Adds Kurtzman: “She has a storytelling ability that truly great composers understand, which is to say that she knows intuitively when to play the text of a scene and when to do the opposite and let the music say all the things the characters aren’t saying. On ‘Star Trek: Prodigy,’ we asked her to give a children’s animation show a score worthy of a live-action feature, and that’s exactly what she did.”

The composer, who grew up in a suburb of Tel Aviv in the 1990s, “knew what ‘Star Trek’ was, but nobody in my family watched it,” she recalls. Rather, she discovered the music of “Star Trek” before she became a fan of the series: the themes by Jerry Goldsmith and James Horner for the first “Trek” movies, the Gerald Fried and Fred Steiner music for the original series, and the music by Dennis McCarthy and others for “Next Generation” and subsequent shows.

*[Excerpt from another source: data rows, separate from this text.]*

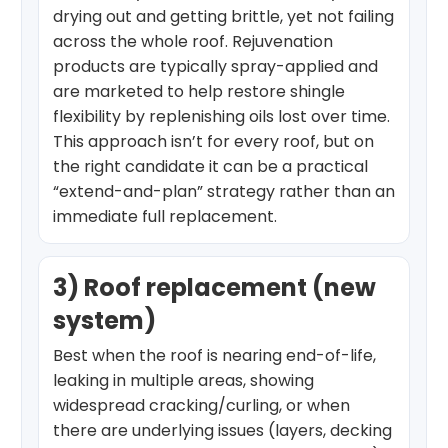
drying out and getting brittle, yet not failing
across the whole roof. Rejuvenation
products are typically spray-applied and
are marketed to help restore shingle
flexibility by replenishing oils lost over time.
This approach isn’t for every roof, but on
the right candidate it can be a practical
“extend-and-plan” strategy rather than an
immediate full replacement.
3) Roof replacement (new
system)
Best when the roof is nearing end-of-life,
leaking in multiple areas, showing
widespread cracking/curling, or when
there are underlying issues (layers, decking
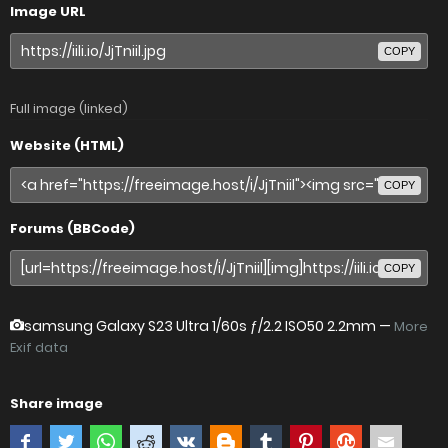
Image URL
COPY
Full image (linked)
Website (HTML)
COPY
Forums (BBCode)
COPY
samsung Galaxy S23 Ultra
1/60s ƒ/2.2 ISO50 2.2mm —
More
Exif data
Share image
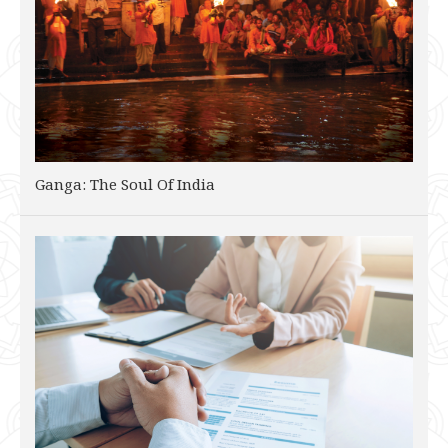
Ganga: The Soul Of India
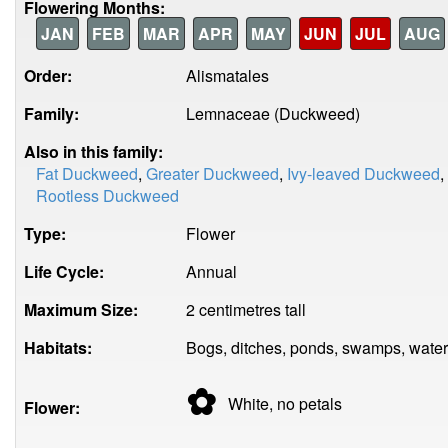
Flowering Months:
JAN
FEB
MAR
APR
MAY
JUN
JUL
AUG
Order:
Alismatales
Family:
Lemnaceae (Duckweed)
Also in this family:
Fat Duckweed
,
Greater Duckweed
,
Ivy-leaved Duckweed
,
Rootless Duckweed
Type:
Flower
Life Cycle:
Annual
Maximum Size:
2 centimetres tall
Habitats:
Bogs, ditches, ponds, swamps, water
✿
White, no
petals
Flower:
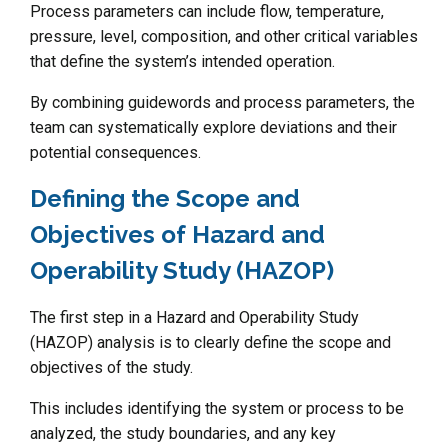
Process parameters can include flow, temperature,
pressure, level, composition, and other critical variables
that define the system’s intended operation.
By combining guidewords and process parameters, the
team can systematically explore deviations and their
potential consequences.
Defining the Scope and
Objectives of Hazard and
Operability Study (HAZOP)
The first step in a Hazard and Operability Study
(HAZOP) analysis is to clearly define the scope and
objectives of the study.
This includes identifying the system or process to be
analyzed, the study boundaries, and any key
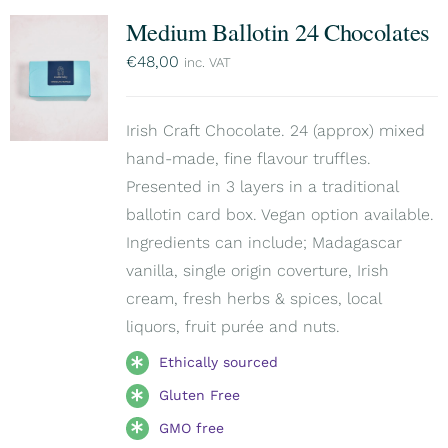
Medium Ballotin 24 Chocolates
€
48,00
inc. VAT
Irish Craft Chocolate. 24 (approx) mixed
hand-made, fine flavour truffles.
Presented in 3 layers in a traditional
ballotin card box. Vegan option available.
Ingredients can include; Madagascar
vanilla, single origin coverture, Irish
cream, fresh herbs & spices, local
liquors, fruit purée and nuts.
Ethically sourced
Gluten Free
GMO free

“I’m joining a line of amazing, iconic composers,” she says. “I want to do well by them and serve the franchise. We get to explore our humanity through exploring the universe.” She hints that familiar themes from the original series may turn up in new contexts later this season.

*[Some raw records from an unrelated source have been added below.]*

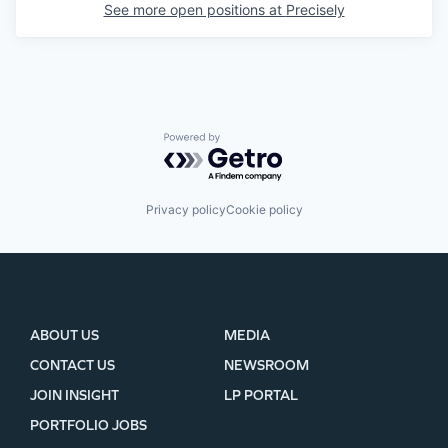
See more open positions at
Precisely
Powered by Getro.com
Privacy policy
Cookie policy
ABOUT US
MEDIA
CONTACT US
NEWSROOM
JOIN INSIGHT
LP PORTAL
PORTFOLIO JOBS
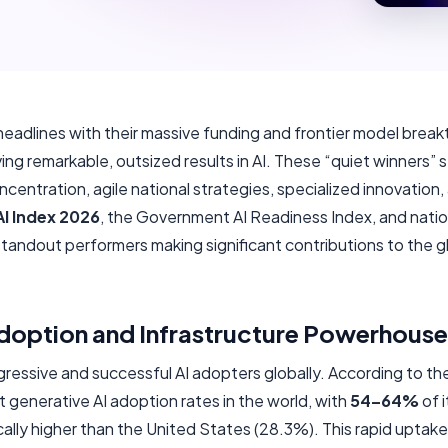
eadlines with their massive funding and frontier model break
ving remarkable, outsized results in AI. These “quiet winners” 
centration, agile national strategies, specialized innovation,
I Index 2026
, the Government AI Readiness Index, and natio
standout performers making significant contributions to the gl
Adoption and Infrastructure Powerhouse
gressive and successful AI adopters globally. According to t
 generative AI adoption rates in the world, with
54–64%
of 
ally higher than the United States (28.3%). This rapid uptake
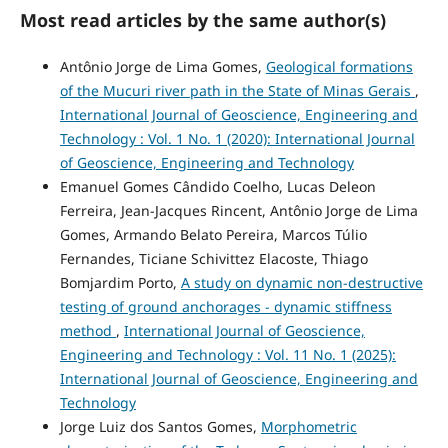
Most read articles by the same author(s)
Antônio Jorge de Lima Gomes,
Geological formations
of the Mucuri river path in the State of Minas Gerais
,
International Journal of Geoscience, Engineering and
Technology : Vol. 1 No. 1 (2020): International Journal
of Geoscience, Engineering and Technology
Emanuel Gomes Cândido Coelho, Lucas Deleon
Ferreira, Jean-Jacques Rincent, Antônio Jorge de Lima
Gomes, Armando Belato Pereira, Marcos Túlio
Fernandes, Ticiane Schivittez Elacoste, Thiago
Bomjardim Porto,
A study on dynamic non-destructive
testing of ground anchorages - dynamic stiffness
method
,
International Journal of Geoscience,
Engineering and Technology : Vol. 11 No. 1 (2025):
International Journal of Geoscience, Engineering and
Technology
Jorge Luiz dos Santos Gomes,
Morphometric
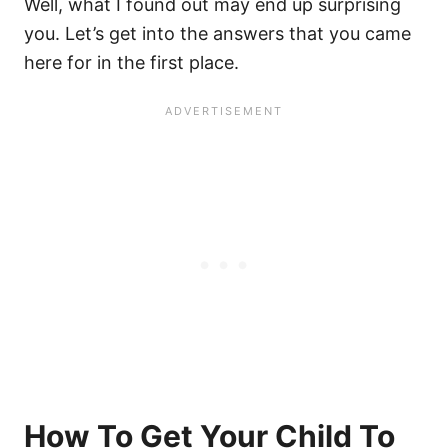
Well, what I found out may end up surprising
you. Let’s get into the answers that you came
here for in the first place.
How To Get Your Child To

Melumad has worked consistently since graduating in 2015 from USC’s film-scoring program, including three seasons of “Absentia” on Amazon Prime, the video game “Medal of Honor: Above and Beyond,” the Disney animated short “Far From the Tree” and the Oscar-winning documentary “Colette” in 2020.

As for her status as “Trek’s” first woman composer, she concedes, “I have to do an amazing job so that people will see that female composers are great, and should be given more opportunities.” But, she adds, “I think it shouldn’t be a matter of gender or race; it should be about talent.”

“It’s really fun,” Melumad says of “Strange New Worlds.” “I get to be on the Enterprise with the crew that I love, work with people I love on a show that I admire, and tell stories that are actually meaningful. I’m really proud to be a part of it.”